Pour que l’image soit « narrative », elle doit pouvoir exprimer visuellement à la fois une temporalité et une spatialité spécifiques, espace et temps étant intrinsèquement liés. La perspective géométrique est un concept culturel « inventé » à la Renaissance au point de devenir l’un de ses emblèmes. Si le terme et le concept existent déjà au Moyen âge, ce n’est qu’au XVe siècle que la perspective engendre une réflexion fondamentale sur l’image et acquiert, de ce fait, une dimension véritablement culturelle. La perspective en art étant en effet la projection d’un spectateur dans l’image, par son activité de regard, le sujet dans le sens moderne devient alors à la fois la mesure et l’agent de la représentation.  

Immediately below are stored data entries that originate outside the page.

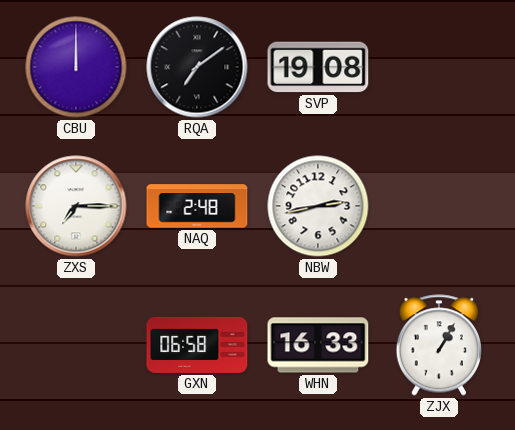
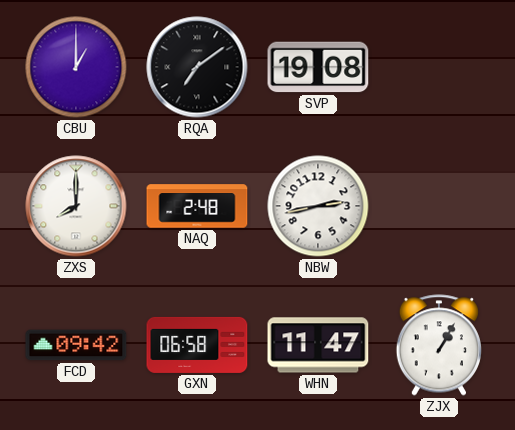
CBU: 12:00 -> 1:00
ZXS: 7:15 -> 8:00
FCD: none -> 09:42
WHN: 16:33 -> 11:47
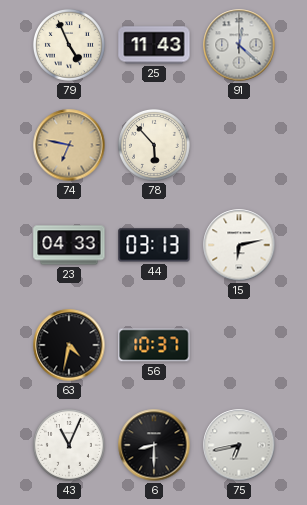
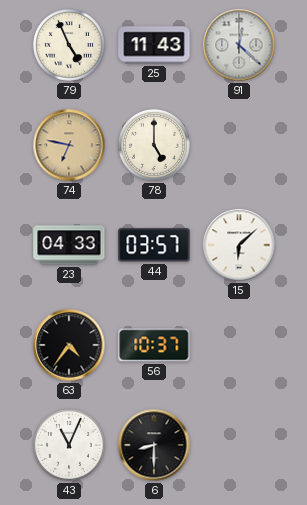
78: 5:53 -> 5:00
44: 03:13 -> 03:57
15: 6:13 -> 6:08
63: 4:32 -> 4:36
75: 6:43 -> none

Or, la mise au point de la perspective par les artistes et les théoriciens prémodernes – à commencer par Filippo Brunelleschi et Leon Battista Alberti – doit être pensée avec les antécédents historiques mais aussi les alternatives et les détournements de la perspective géométrique par des artistes confrontés à la spécificité des questionnement posés par l’image et ses potentialités narratives. Ce sont ainsi la multiplicité des approches et les solutions aux problèmes de la figuration d’un espace tridimensionnel sur une surface plane qui participent pendant la première modernité à la construction d’une histoire culturelle du regard.